The data are to be restated in full, exactly as presented.
..........
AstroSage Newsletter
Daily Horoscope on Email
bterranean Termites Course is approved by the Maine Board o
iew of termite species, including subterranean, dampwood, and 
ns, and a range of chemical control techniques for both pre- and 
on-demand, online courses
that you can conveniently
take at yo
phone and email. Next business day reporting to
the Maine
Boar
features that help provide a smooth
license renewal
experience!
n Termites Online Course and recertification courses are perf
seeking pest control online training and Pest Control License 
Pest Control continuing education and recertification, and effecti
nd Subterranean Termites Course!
..........
Solution to the exercise.
AstroSage Newsletter
Daily Horoscope on Email
bterranean Termites Course is approved by the Maine Board o
iew of termite species, including subterranean, dampwood, and 
ns, and a range of chemical control techniques for both pre- and 
on-demand, online courses
that you can conveniently
take at yo
phone and email. Next business day reporting to
the Maine
Boar
features that help provide a smooth
license renewal
experience!
n Termites Online Course and recertification courses are perf
seeking pest control online training and Pest Control License 
Pest Control continuing education and recertification, and effecti
nd Subterranean Termites Course!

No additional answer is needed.